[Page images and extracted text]
((

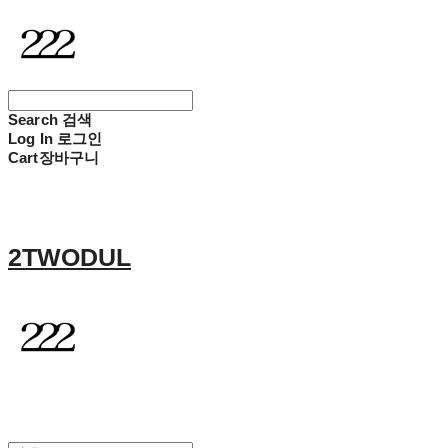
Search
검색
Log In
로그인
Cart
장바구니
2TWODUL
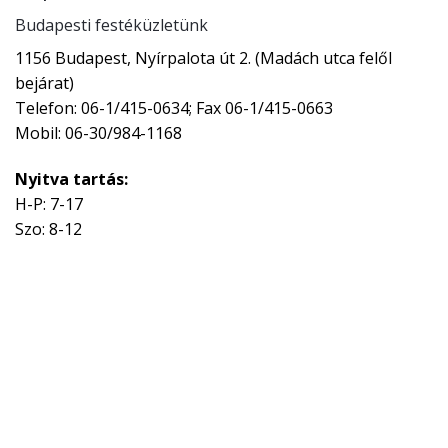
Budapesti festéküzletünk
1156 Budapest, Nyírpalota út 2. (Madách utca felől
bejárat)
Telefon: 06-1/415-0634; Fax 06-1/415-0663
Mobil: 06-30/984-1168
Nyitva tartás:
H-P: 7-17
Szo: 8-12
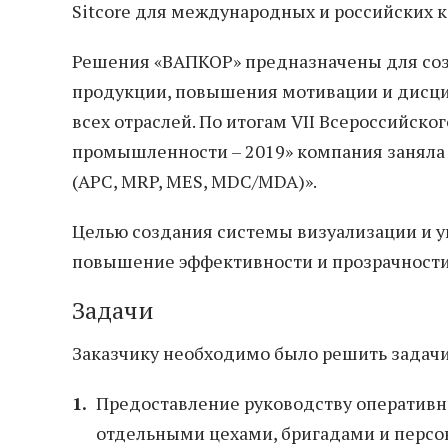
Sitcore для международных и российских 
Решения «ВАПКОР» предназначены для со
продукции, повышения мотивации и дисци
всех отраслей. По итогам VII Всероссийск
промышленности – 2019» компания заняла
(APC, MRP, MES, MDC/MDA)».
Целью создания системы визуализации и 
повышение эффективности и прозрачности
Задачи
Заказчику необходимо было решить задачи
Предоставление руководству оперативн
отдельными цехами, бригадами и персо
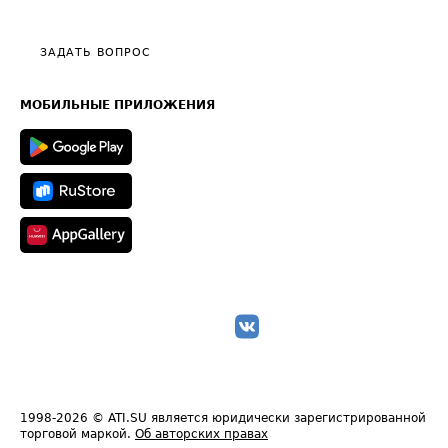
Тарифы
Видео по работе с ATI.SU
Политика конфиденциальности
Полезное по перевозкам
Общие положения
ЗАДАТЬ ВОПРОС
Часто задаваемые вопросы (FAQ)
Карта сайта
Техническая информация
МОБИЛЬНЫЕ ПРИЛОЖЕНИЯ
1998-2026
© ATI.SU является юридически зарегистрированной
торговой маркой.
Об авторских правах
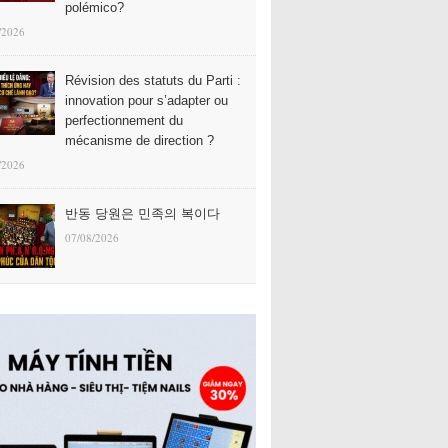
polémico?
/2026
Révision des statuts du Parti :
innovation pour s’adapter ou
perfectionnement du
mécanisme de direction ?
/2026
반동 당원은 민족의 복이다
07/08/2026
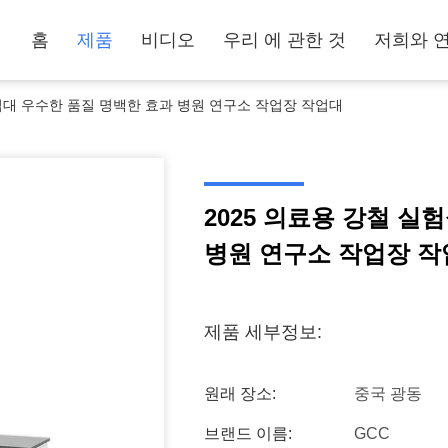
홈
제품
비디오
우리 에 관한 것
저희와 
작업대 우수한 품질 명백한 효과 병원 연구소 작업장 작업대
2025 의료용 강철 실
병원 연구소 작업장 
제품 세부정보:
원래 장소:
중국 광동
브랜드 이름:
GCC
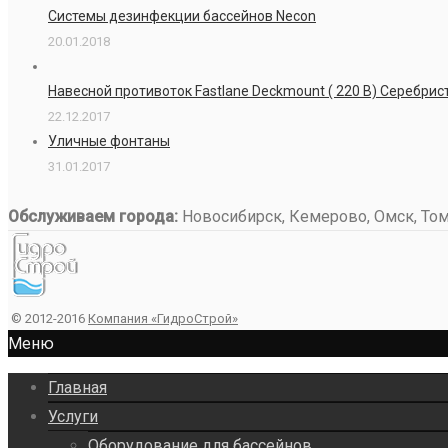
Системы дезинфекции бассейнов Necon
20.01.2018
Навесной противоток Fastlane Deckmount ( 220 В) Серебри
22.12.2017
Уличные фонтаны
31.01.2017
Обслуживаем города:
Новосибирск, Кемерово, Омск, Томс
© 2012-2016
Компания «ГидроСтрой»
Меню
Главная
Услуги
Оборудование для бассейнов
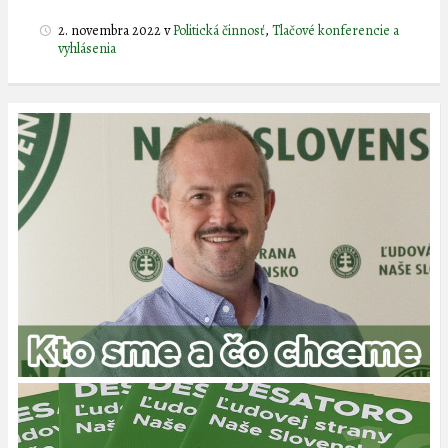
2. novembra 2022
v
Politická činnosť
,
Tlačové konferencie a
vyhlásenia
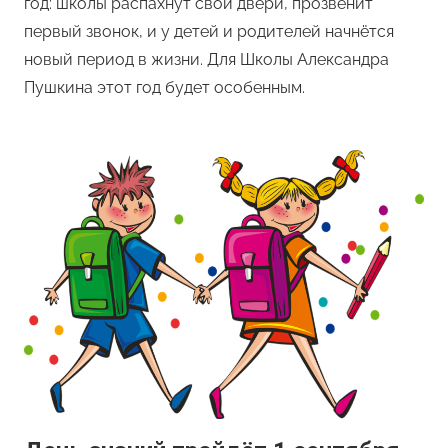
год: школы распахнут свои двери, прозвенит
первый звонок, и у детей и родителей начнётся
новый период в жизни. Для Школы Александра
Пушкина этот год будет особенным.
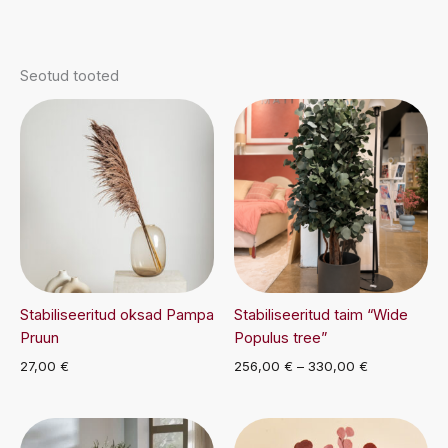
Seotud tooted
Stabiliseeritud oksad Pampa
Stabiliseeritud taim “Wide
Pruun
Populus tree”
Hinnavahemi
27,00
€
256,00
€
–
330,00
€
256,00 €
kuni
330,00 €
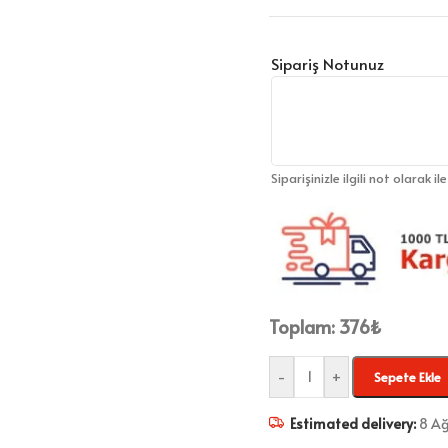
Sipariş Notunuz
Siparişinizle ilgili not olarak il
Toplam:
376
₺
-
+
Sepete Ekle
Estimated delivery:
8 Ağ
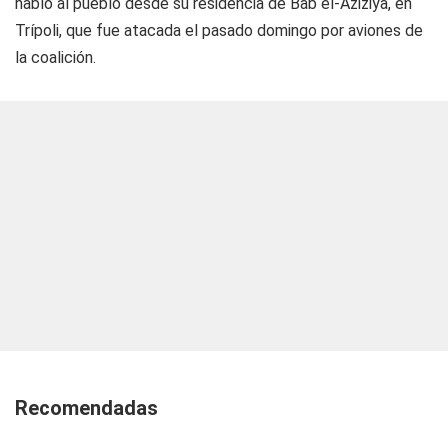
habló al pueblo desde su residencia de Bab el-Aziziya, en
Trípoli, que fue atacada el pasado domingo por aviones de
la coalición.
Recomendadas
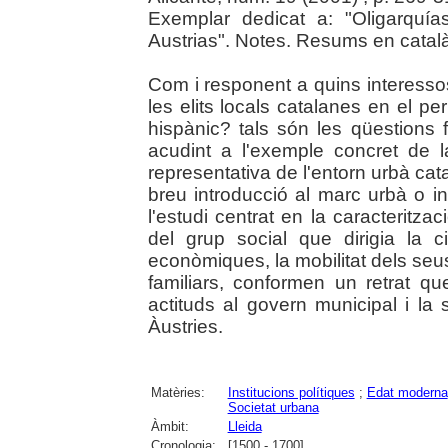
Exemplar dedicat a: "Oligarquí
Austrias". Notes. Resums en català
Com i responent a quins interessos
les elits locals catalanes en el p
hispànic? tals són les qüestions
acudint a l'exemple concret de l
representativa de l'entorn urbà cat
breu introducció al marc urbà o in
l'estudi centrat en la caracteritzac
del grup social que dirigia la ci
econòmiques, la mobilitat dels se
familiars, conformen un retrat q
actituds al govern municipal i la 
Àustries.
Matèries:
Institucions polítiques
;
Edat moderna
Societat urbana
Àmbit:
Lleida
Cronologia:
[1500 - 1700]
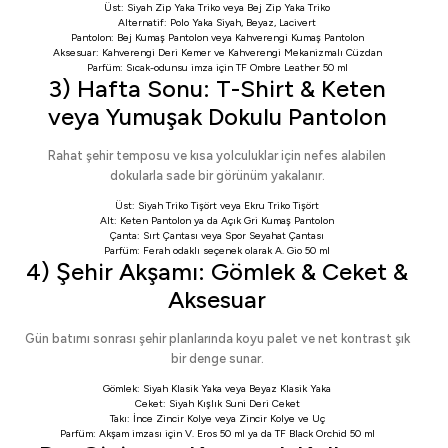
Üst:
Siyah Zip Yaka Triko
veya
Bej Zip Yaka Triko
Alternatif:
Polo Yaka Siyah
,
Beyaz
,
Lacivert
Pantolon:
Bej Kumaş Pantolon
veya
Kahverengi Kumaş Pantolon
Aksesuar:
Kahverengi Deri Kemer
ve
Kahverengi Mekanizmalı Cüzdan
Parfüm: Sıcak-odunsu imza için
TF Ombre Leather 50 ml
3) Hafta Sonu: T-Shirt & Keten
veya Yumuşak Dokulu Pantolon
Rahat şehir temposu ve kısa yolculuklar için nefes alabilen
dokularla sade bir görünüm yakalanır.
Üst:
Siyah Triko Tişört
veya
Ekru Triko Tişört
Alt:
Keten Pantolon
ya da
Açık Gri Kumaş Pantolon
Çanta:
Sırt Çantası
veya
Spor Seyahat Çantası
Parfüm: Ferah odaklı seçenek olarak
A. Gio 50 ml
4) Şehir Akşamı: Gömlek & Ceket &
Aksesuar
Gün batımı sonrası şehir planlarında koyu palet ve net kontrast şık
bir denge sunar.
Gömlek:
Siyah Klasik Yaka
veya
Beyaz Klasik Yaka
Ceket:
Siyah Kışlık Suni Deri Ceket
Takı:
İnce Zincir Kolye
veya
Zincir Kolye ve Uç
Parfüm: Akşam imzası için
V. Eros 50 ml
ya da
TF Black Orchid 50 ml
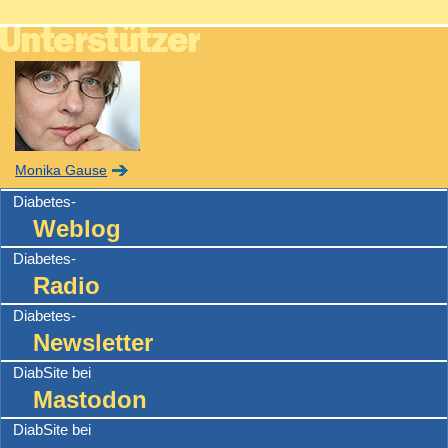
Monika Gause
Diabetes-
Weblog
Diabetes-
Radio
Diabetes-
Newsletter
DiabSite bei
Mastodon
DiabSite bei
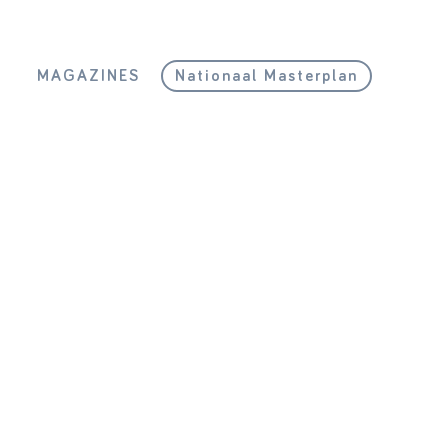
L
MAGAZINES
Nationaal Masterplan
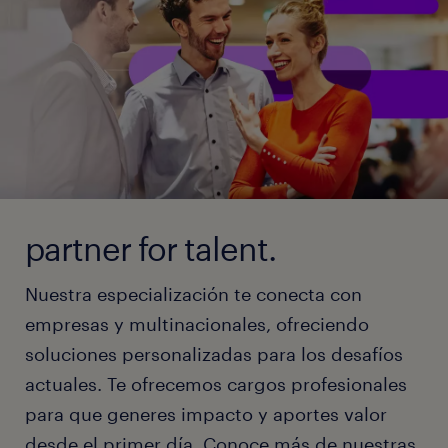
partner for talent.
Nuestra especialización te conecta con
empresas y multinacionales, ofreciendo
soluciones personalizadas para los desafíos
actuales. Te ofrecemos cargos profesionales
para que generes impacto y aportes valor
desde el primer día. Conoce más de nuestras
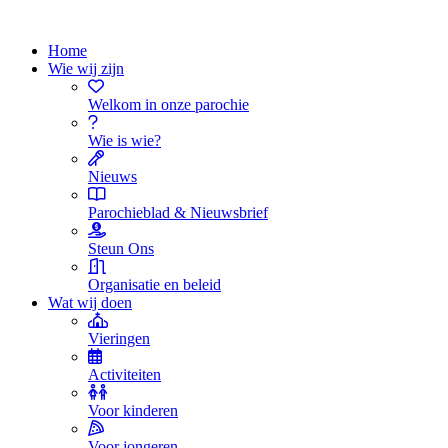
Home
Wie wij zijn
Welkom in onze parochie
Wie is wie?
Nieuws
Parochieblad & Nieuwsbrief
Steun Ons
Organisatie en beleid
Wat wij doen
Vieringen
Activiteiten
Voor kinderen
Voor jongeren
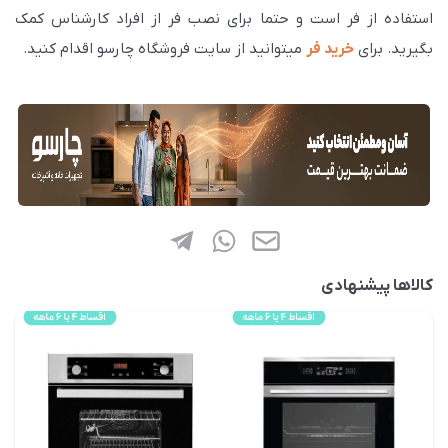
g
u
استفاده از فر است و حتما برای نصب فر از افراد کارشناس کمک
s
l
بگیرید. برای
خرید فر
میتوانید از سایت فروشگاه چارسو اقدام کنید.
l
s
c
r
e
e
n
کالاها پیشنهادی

))

#### Work instruction:
Images are to be omitted; repeat the remaining data above exactly.

#### Answer to this problem:
Search
검색
Log In
로그인
Cart
장바구니
2TWODUL
Budapesti festéküzletünk
1156 Budapest, Nyírpalota út 2. (Madách utca felől
bejárat)
Telefon: 06-1/415-0634; Fax 06-1/415-0663
Mobil: 06-30/984-1168
Nyitva tartás:
H-P: 7-17
Szo: 8-12
Sitcore для международных и российских 
Решения «ВАПКОР» предназначены для со
продукции, повышения мотивации и дисци
всех отраслей. По итогам VII Всероссийск
промышленности – 2019» компания заняла
(APC, MRP, MES, MDC/MDA)».
Целью создания системы визуализации и 
повышение эффективности и прозрачности
Задачи
Заказчику необходимо было решить задачи
Предоставление руководству оперативн
отдельными цехами, бригадами и персо
Тарифы
Видео по работе с ATI.SU
Политика конфиденциальности
Полезное по перевозкам
Общие положения
ЗАДАТЬ ВОПРОС
Часто задаваемые вопросы (FAQ)
Карта сайта
Техническая информация
МОБИЛЬНЫЕ ПРИЛОЖЕНИЯ
1998-2026
© ATI.SU является юридически зарегистрированной
торговой маркой.
Об авторских правах
polémico?
/2026
Révision des statuts du Parti :
innovation pour s’adapter ou
perfectionnement du
mécanisme de direction ?
/2026
반동 당원은 민족의 복이다
07/08/2026
홈
제품
비디오
우리 에 관한 것
저희와 
작업대 우수한 품질 명백한 효과 병원 연구소 작업장 작업대
2025 의료용 강철 실
병원 연구소 작업장 
제품 세부정보:
원래 장소:
중국 광동
브랜드 이름:
GCC
Системы дезинфекции бассейнов Necon
20.01.2018
Навесной противоток Fastlane Deckmount ( 220 В) Серебри
22.12.2017
Уличные фонтаны
31.01.2017
Обслуживаем города:
Новосибирск, Кемерово, Омск, Томс
© 2012-2016
Компания «ГидроСтрой»
Меню
Главная
Услуги
Оборудование для бассейнов
2. novembra 2022
v
Politická činnosť
,
Tlačové konferencie a
vyhlásenia
год: школы распахнут свои двери, прозвенит
первый звонок, и у детей и родителей начнётся
новый период в жизни. Для Школы Александра
Пушкина этот год будет особенным.
Seotud tooted
Stabiliseeritud oksad Pampa
Stabiliseeritud taim “Wide
Pruun
Populus tree”
Hinnavahemi
27,00
€
256,00
€
–
330,00
€
256,00 €
kuni
330,00 €
Sipariş Notunuz
Siparişinizle ilgili not olarak il
Toplam:
376
₺
-
+
Sepete Ekle
Estimated delivery:
8 Ağ
habló al pueblo desde su residencia de Bab el-Aziziya, en
Trípoli, que fue atacada el pasado domingo por aviones de
la coalición.
Recomendadas
Exemplar dedicat a: "Oligarquí
Austrias". Notes. Resums en català
Com i responent a quins interessos
les elits locals catalanes en el p
hispànic? tals són les qüestions
acudint a l'exemple concret de l
representativa de l'entorn urbà cat
breu introducció al marc urbà o in
l'estudi centrat en la caracteritzac
del grup social que dirigia la ci
econòmiques, la mobilitat dels se
familiars, conformen un retrat q
actituds al govern municipal i la 
Àustries.
Matèries:
Institucions polítiques
;
Edat moderna
Societat urbana
Àmbit:
Lleida
Cronologia:
[1500 - 1700]
Üst:
Siyah Zip Yaka Triko
veya
Bej Zip Yaka Triko
Alternatif:
Polo Yaka Siyah
,
Beyaz
,
Lacivert
Pantolon:
Bej Kumaş Pantolon
veya
Kahverengi Kumaş Pantolon
Aksesuar:
Kahverengi Deri Kemer
ve
Kahverengi Mekanizmalı Cüzdan
Parfüm: Sıcak-odunsu imza için
TF Ombre Leather 50 ml
3) Hafta Sonu: T-Shirt & Keten
veya Yumuşak Dokulu Pantolon
Rahat şehir temposu ve kısa yolculuklar için nefes alabilen
dokularla sade bir görünüm yakalanır.
Üst:
Siyah Triko Tişört
veya
Ekru Triko Tişört
Alt:
Keten Pantolon
ya da
Açık Gri Kumaş Pantolon
Çanta:
Sırt Çantası
veya
Spor Seyahat Çantası
Parfüm: Ferah odaklı seçenek olarak
A. Gio 50 ml
4) Şehir Akşamı: Gömlek & Ceket &
Aksesuar
Gün batımı sonrası şehir planlarında koyu palet ve net kontrast şık
bir denge sunar.
Gömlek:
Siyah Klasik Yaka
veya
Beyaz Klasik Yaka
Ceket:
Siyah Kışlık Suni Deri Ceket
Takı:
İnce Zincir Kolye
veya
Zincir Kolye ve Uç
Parfüm: Akşam imzası için
V. Eros 50 ml
ya da
TF Black Orchid 50 ml
Monika Gause
Diabetes-
Weblog
Diabetes-
Radio
Diabetes-
Newsletter
DiabSite bei
Mastodon
DiabSite bei
L
MAGAZINES
Nationaal Masterplan
partner for talent.
Nuestra especialización te conecta con
empresas y multinacionales, ofreciendo
soluciones personalizadas para los desafíos
actuales. Te ofrecemos cargos profesionales
para que generes impacto y aportes valor
desde el primer día. Conoce más de nuestras
Home
Wie wij zijn
Welkom in onze parochie
Wie is wie?
Nieuws
Parochieblad & Nieuwsbrief
Steun Ons
Organisatie en beleid
Wat wij doen
Vieringen
Activiteiten
Voor kinderen
Voor jongeren
g
u
استفاده از فر است و حتما برای نصب فر از افراد کارشناس کمک
s
l
بگیرید. برای
خرید فر
میتوانید از سایت فروشگاه چارسو اقدام کنید.
l
s
c
r
e
e
n
کالاها پیشنهادی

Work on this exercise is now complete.